Metagenomics = sequencing of mixed populations and then separating organisms by bioinformatics (= in silico).
What is metagenomics used for and what are the advantages?
Metagenomics is commonly used in ecology to determine the genome of a certain environment from a small sample. The advantages is that no cultivation of organisms required (cultivation-based experiments estimated to miss 99% of microorganisms).
Two main kinds:
1) Whole-genome sequencing
2) Targeted sequencing (usually 16S rDNA)
When preparing your library for HTS, there are many things to think about. What does GIGO stand for in this context and what does it mean?
GIGO = Garbage in, garbage out: It’s basically a warning reminding you to prepare your sample using the correct approach for your chosen method, to know your sample well and quality check it.
Using HTS methods is very expensive, so sequencing a lot of samples cuts the cost per sample drastically. What approaches can you use if you want to sequence many samples at the same time?
This removes error sources, saves money and workload!
Which three HTS methods are the biggest players today?
What are the four steps needed for library prep before HTS?
Target enrichment (optional)
- Depletion of short DNA molecules
- Targeted amplification of specific regions
- polyA-selection / rRNA depletion
- Enrichment of sRNA
Input DNA/RNA fragmentation and End-repair
- Size selection
- Not performed when maximum read length
is wanted (e.g. Nanopore)
Add adapters and barcodes
- PCR or ligation
- Barcoded samples can be pooled after this step
PCR amplification of library
- Not always necessary
- PCR bias (which need to be kept in mind when analyzing results)
Describe in as much detail as possible how the Illumina procedure works.
Analysis:
- forward and reverse strands are labeled if using paired end sequencing, the sequences are aligned and clustered if they contain similar base pairings.
pros: millions/billions of reads, fairly low error rate, cons: short reads so not great for de novo sequencing or exon determination.
Describe in as much detail as possible how the SMRT PacBio procedure works.
Pros: long reads with high accuracy, cons: less data than Illumina but better for de novo sequencing.
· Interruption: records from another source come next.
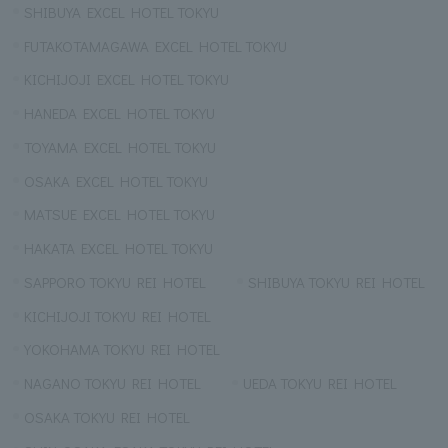
SHIBUYA EXCEL HOTEL TOKYU
FUTAKOTAMAGAWA EXCEL HOTEL TOKYU
KICHIJOJI EXCEL HOTEL TOKYU
HANEDA EXCEL HOTEL TOKYU
TOYAMA EXCEL HOTEL TOKYU
OSAKA EXCEL HOTEL TOKYU
MATSUE EXCEL HOTEL TOKYU
HAKATA EXCEL HOTEL TOKYU
SAPPORO TOKYU REI HOTEL
SHIBUYA TOKYU REI HOTEL
KICHIJOJI TOKYU REI HOTEL
YOKOHAMA TOKYU REI HOTEL
NAGANO TOKYU REI HOTEL
UEDA TOKYU REI HOTEL
OSAKA TOKYU REI HOTEL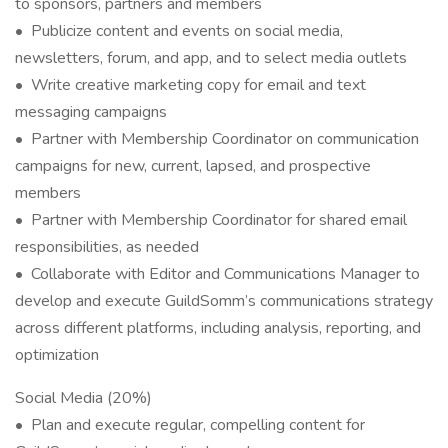
to sponsors, partners and members
• Publicize content and events on social media,
newsletters, forum, and app, and to select media outlets
• Write creative marketing copy for email and text
messaging campaigns
• Partner with Membership Coordinator on communication
campaigns for new, current, lapsed, and prospective
members
• Partner with Membership Coordinator for shared email
responsibilities, as needed
• Collaborate with Editor and Communications Manager to
develop and execute GuildSomm’s communications strategy
across different platforms, including analysis, reporting, and
optimization
Social Media (20%)
• Plan and execute regular, compelling content for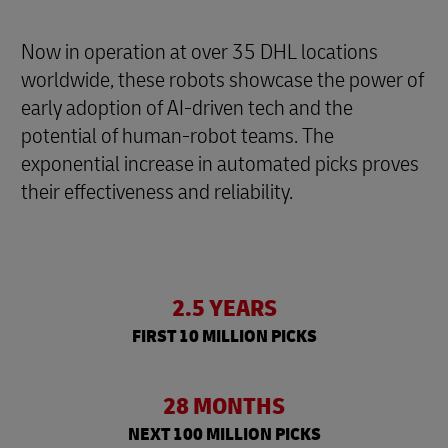
Now in operation at over 35 DHL locations
worldwide, these robots showcase the power of
early adoption of AI-driven tech and the
potential of human-robot teams. The
exponential increase in automated picks proves
their effectiveness and reliability.
2.5 YEARS
FIRST 10 MILLION PICKS
28 MONTHS
NEXT 100 MILLION PICKS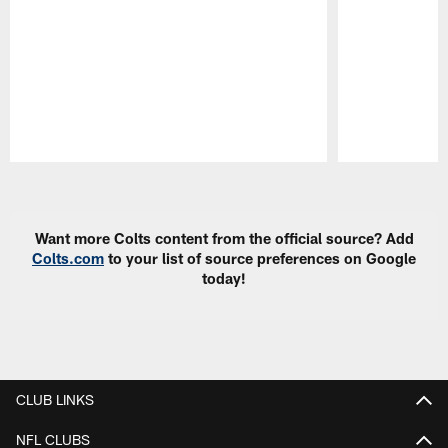
Pause
Play
Want more Colts content from the official source? Add
Colts.com
to your list of source preferences on Google
today!
CLUB LINKS
NFL CLUBS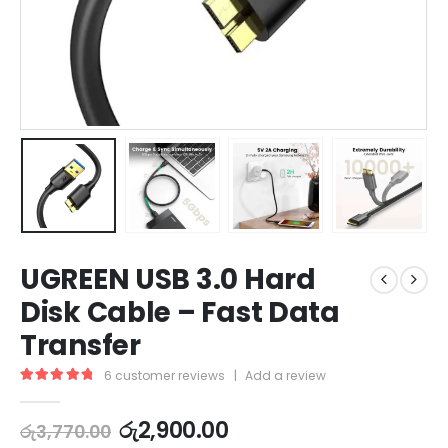
UGREEN USB 3.0 Hard
Disk Cable – Fast Data
Transfer
6
customer reviews
|
Add a review
5.00
out of 5
රු
2,900.00
රු
3,770.00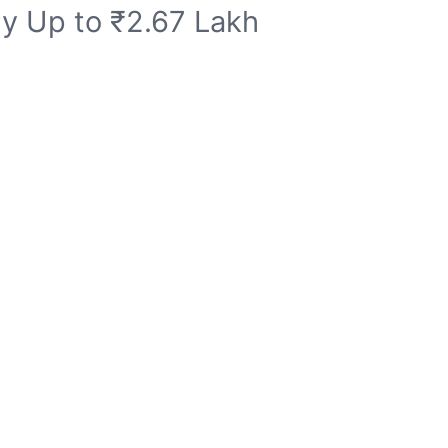
dy Up to ₹2.67 Lakh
Much faster than illumina, and can detect DNA methylation etc (based on how long it takes to incorporate the NT).
Describe in as much detail as possible how the Oxford Nanopore procedure works.
Note: New advancement, keeping the comp strand at the same pore and reading it after, which gives you double the info to correct for errors.
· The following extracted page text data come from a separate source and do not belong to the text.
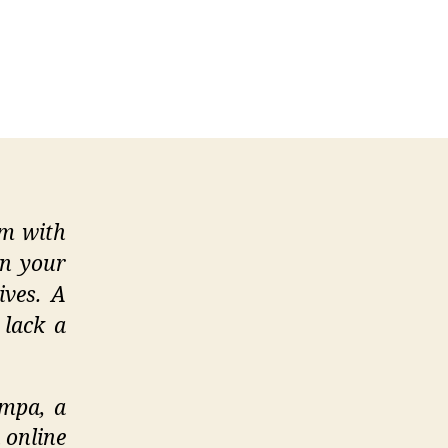
ng
e
ng
rch
em with
on your
ives. A
 lack a
Empa, a
 online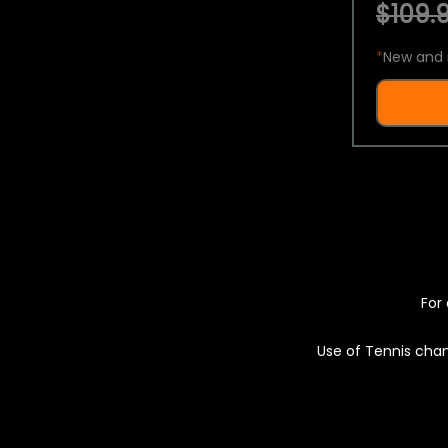
$109.9
*
New and 
For 
Use of Tennis chan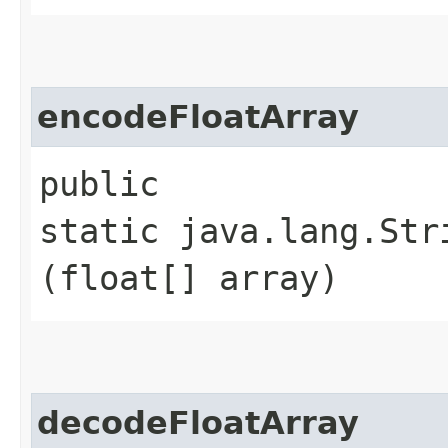
encodeFloatArray
public
static java.lang.Str
(float[] array)
decodeFloatArray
pros: accessible, very long reads. cons: higher error rate but is getting better. Can also be used to detect modifications.
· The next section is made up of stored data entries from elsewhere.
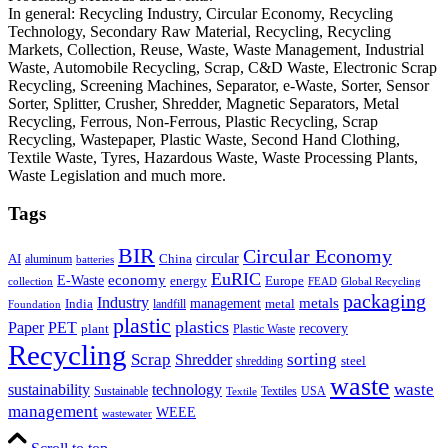
In general: Recycling Industry, Circular Economy, Recycling
Technology, Secondary Raw Material, Recycling, Recycling
Markets, Collection, Reuse, Waste, Waste Management, Industrial
Waste, Automobile Recycling, Scrap, C&D Waste, Electronic Scrap
Recycling, Screening Machines, Separator, e-Waste, Sorter, Sensor
Sorter, Splitter, Crusher, Shredder, Magnetic Separators, Metal
Recycling, Ferrous, Non-Ferrous, Plastic Recycling, Scrap
Recycling, Wastepaper, Plastic Waste, Second Hand Clothing,
Textile Waste, Tyres, Hazardous Waste, Waste Processing Plants,
Waste Legislation and much more.
Tags
BIR
Circular Economy
circular
AI
aluminum
China
batteries
EuRIC
E-Waste
economy
energy
Europe
collection
FEAD
Global Recycling
packaging
Industry
metals
management
India
landfill
metal
Foundation
plastic
plastics
PET
Paper
recovery
plant
Plastic Waste
Recycling
Scrap
Shredder
sorting
shredding
steel
waste
technology
waste
sustainability
Sustainable
Textiles
USA
Textile
management
WEEE
wastewater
Which HTS method(s) would you use for de novo sequencing and why?
For de novo sequencing you’d want to use long-read tech, PacBio or Nanopore, because longer reads are easier to puzzle together. For a big genome, Nanopore would probably be best as it generates the longest reads of the two.
Note: The best would be a combination of short- and long-read, as the long-read data is good for scaffolding but have more errors, while the short read data is more precise and more reads, which together gives the possibility of producing an accurate sequence. But that’s expensive!
Which HTS method would you use to evaluate gene expression in different cells?
Short-read tech, Illumina. For this question you’d want as much data as possible to be able to first, determine differences in gene expression but also to have enough data so say that the differences are true and not a false positive.
Which HTS method would you use to find new isoforms of a gene-product?
Long-read tech, so either PacBio or Nanopore. When using long read tech you can easily see gaps in the same read or alternative lengths of the sequence, which make it clear if any alternative isoforms are present. With short-read tech you would not get reads longer than exons, so you could easily miss isoforms.
What is bioinformatics?
Bioinformatics is an interdisciplinary field of science (biology, computer science and statistics) that develops methods and software tools for understanding biological data, especially when the data sets are large and complex.